Suppose you are a young person who amassed some cash due to stimulus payments and invested heavily in technology because it was going well. “There are probably a lot of people so the wallets are down,” Meyer said.
“They’re a great candidate” for a Roth conversion, he said, mostly because if they’re younger, they shouldn’t have to worry about the potential consequences of Social Security and Medicare. Early retirees, people who have lost their jobs or at least part of their income or workers who have retired from the labor market for a year can also be good candidates, as their income is theoretically lower.
My reasons
While we can’t predict future tax rates, there is evidence to suggest that they will increase, making a Roth conversion even more attractive.

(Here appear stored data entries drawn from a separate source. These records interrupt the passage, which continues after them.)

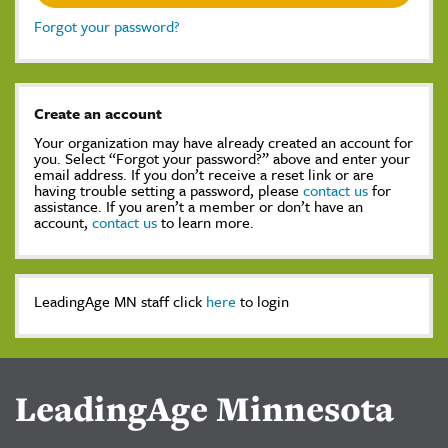
Forgot your password?
Create an account
Your organization may have already created an account for
you. Select “Forgot your password?” above and enter your
email address. If you don’t receive a reset link or are
having trouble setting a password, please
contact us
for
assistance. If you aren’t a member or don’t have an
account,
contact us
to learn more.
LeadingAge MN staff click
here
to login
LeadingAge Minnesota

Tax rates are at an all-time low, there seems to be a greater desire to tax the richest and many of the lowest rates created by the Tax and Jobs Cuts Act of 2017 will expire in 2025. “I think easily “We could see some kind of tax increase from the tax rate to higher levels,” Meyer said.
Is my verdict the best for you?
On the other hand, if you are in the first three tranches of marginal taxes, the benefits of a Roth conversion are reduced, Plechner said. “If you earn more than $ 170,000 and you’re single, you’re in the 32% group now. That’s my upper limit of where I’d feel comfortable doing a Roth conversion.”
Another factor to consider is what state you live in, Plechner says. If you are in New York and plan to move to Florida, where there is no state income tax, wait until you are in Florida to make a Roth conversion and you may skip paying your bill. state tax.
Here’s another big caveat: Roth conversions are irreversible (this has been the case since the Tax Cuts and Jobs Act came into force). If you get really aggressive and convert $ 100,000 and the tax bill arrives in April and you have no money, you’re stuck, Meyer said.
“Once you do that, you can’t go back,” Meyer said. “That’s why it’s essential to do your homework in advance because there’s no change to undo.” Do not follow this path unless you are clear about your income for the year and what tax bracket you are in.